In early March 2026, Amazon won a temporary federal injunction against Perplexity to block Comet browser from accessing password-protected areas of Amazon to make purchases after Judge Chesney ruled that the retailer provided strong evidence of unauthorized access. Amazon argued that third-party AI agents bring risk to the customer experience and security of their shoppers and that it has the right to mitigate that risk as it so chooses. The company also argued that Perplexity is breaking multiple laws by not abiding by its requests to stop accessing its website and attempting to circumvent its firewalls.
Shortly after that happened in March, a U.S. appeals court subsequently suspended the ruling and paused the court order, allowing Comet to continue shopping on Amazon in the meantime.
Now Perplexity is asking a federal appellate court to vacate the injunction entirely, making the following arguments:
- Perplexity says it doesn't actually “access” Amazon, and that consumers themselves use Comet to access its website.
- They wrote, “Amazon account holders authorized the [shopping agent] to access their own private information … to facilitate shopping on Amazon.com.”

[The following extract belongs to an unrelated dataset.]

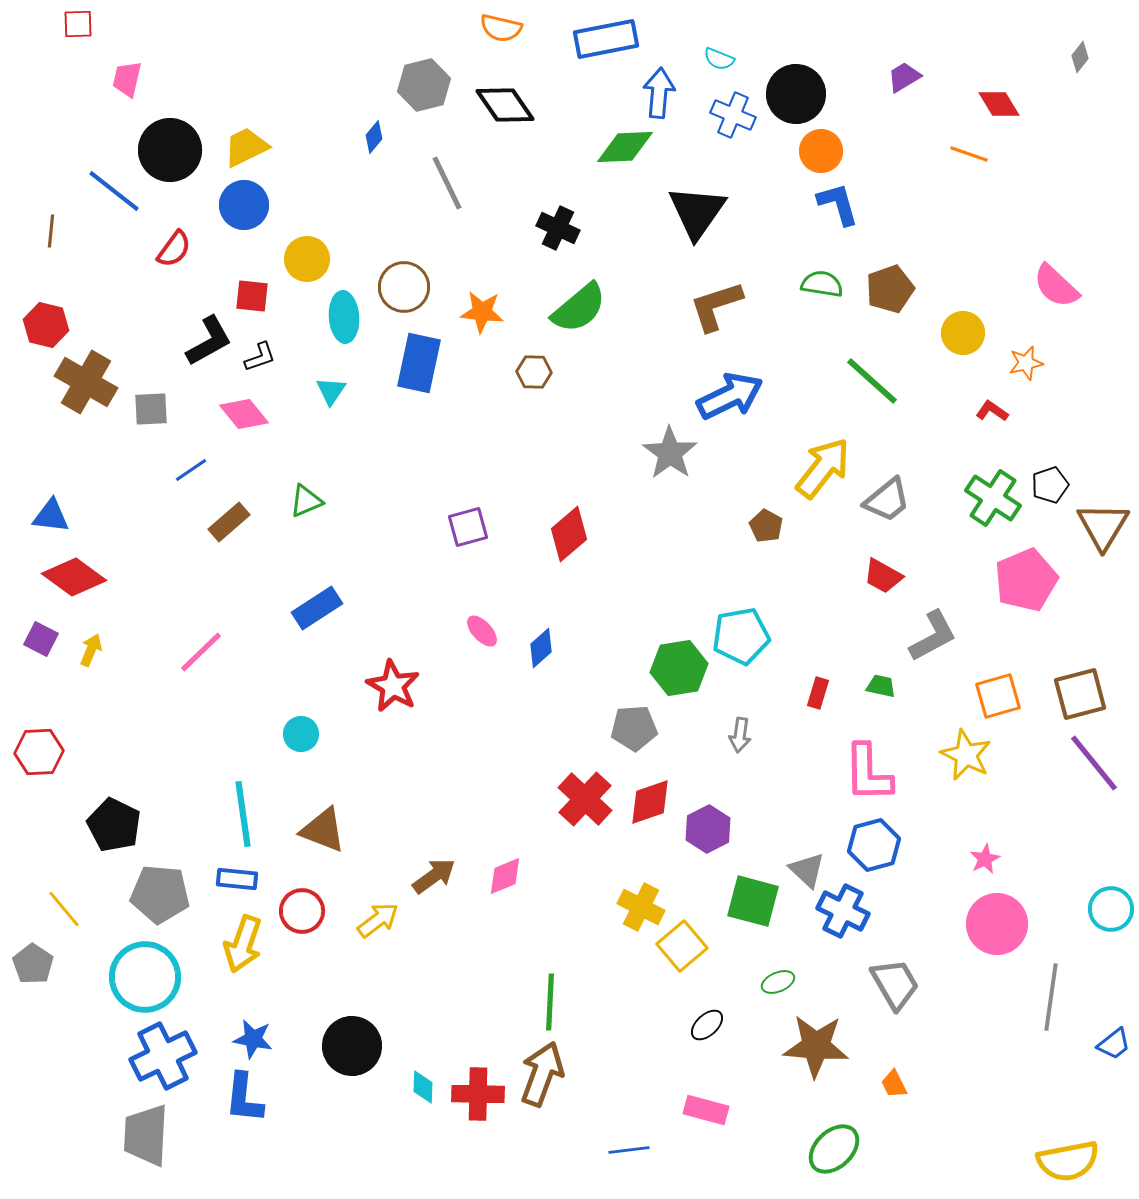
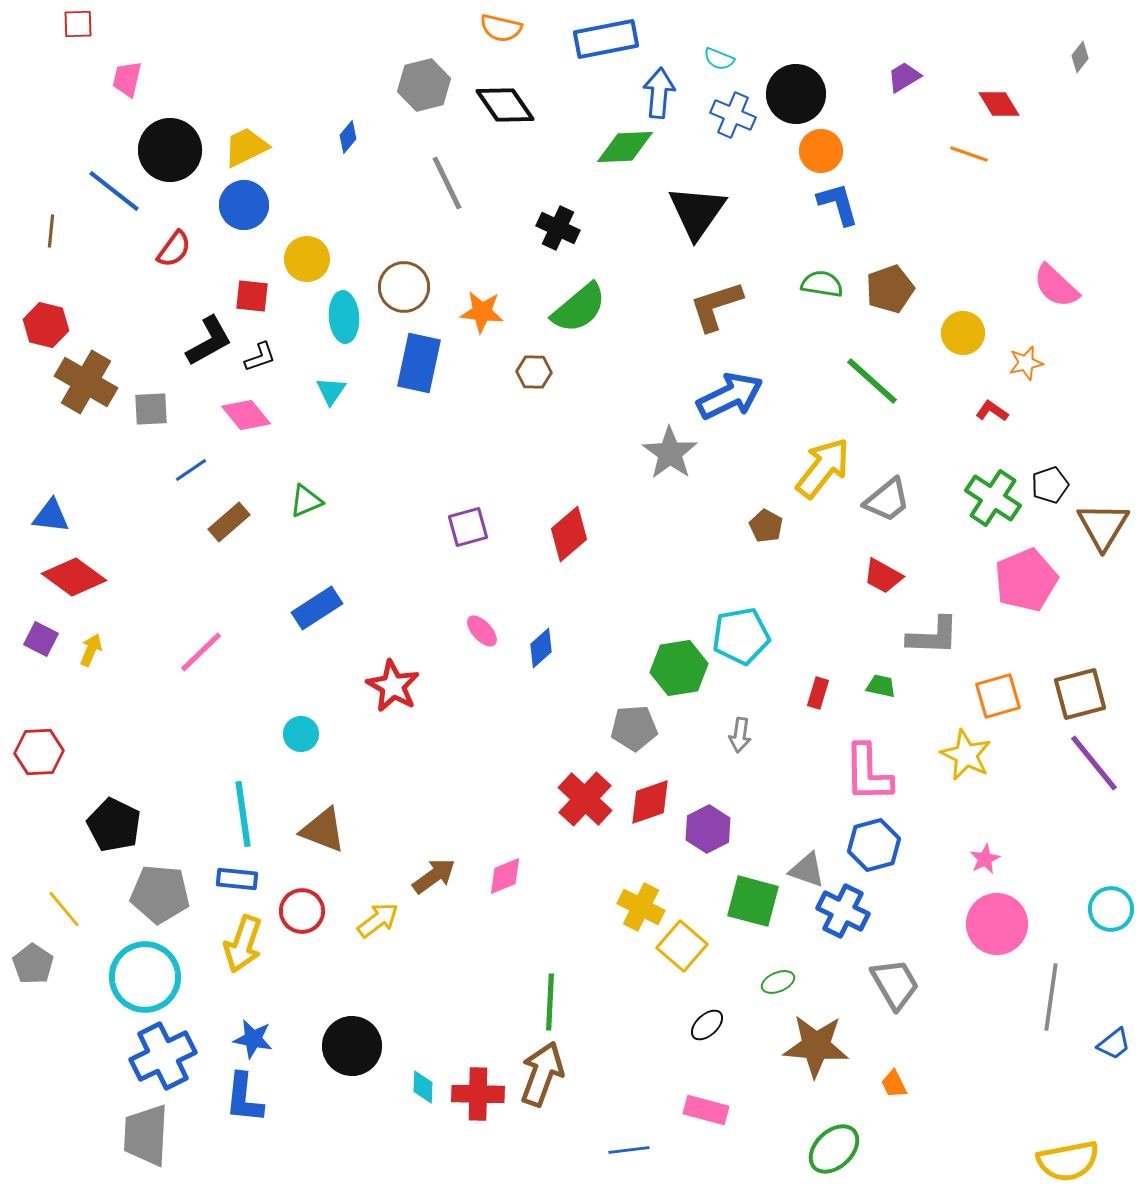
blue diamond at (374, 137): moved 26 px left
pink diamond at (244, 414): moved 2 px right, 1 px down
gray L-shape at (933, 636): rotated 30 degrees clockwise
gray triangle at (807, 870): rotated 24 degrees counterclockwise
yellow square at (682, 946): rotated 9 degrees counterclockwise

- Perplexity believes that Amazon failed to prove it would suffer “irreparable harm” without an injunction, noting that its shopping agent was available for eight months before the previous judge issued an order banning it.
- They wrote, “Even after eight months of the Assistant's operation, Amazon did not submit any evidence of harm to its reputation or goodwill: no declaration from a dissatisfied customer, no survey showing reputational damage, no data showing decreased traffic or lost sales.”
What does Jeff Bezos have to say about all this?
Everyone knows that Bezos is the founder of Amazon, but did you also know that Bezos Expeditions Fund participated in Perplexity's $73.6M Series B round in January 2024, and that Perplexity runs on AWS? There's a very strange interconnected relationship between Amazon and Perplexity, which makes Perplexity's public disparaging of Amazon feel particularly out of place.
This is a case that I am following with great interest, as the outcome will set a precedent for how courts treat AI agents in the future as to whether or not they can access websites without permission. I've previously argued that websites can already choose whether or not to function on certain browsers, regions, or devices, so they should also be able to choose which AI can interact with their systems, and I anticipate finding out whether the courts agree with me.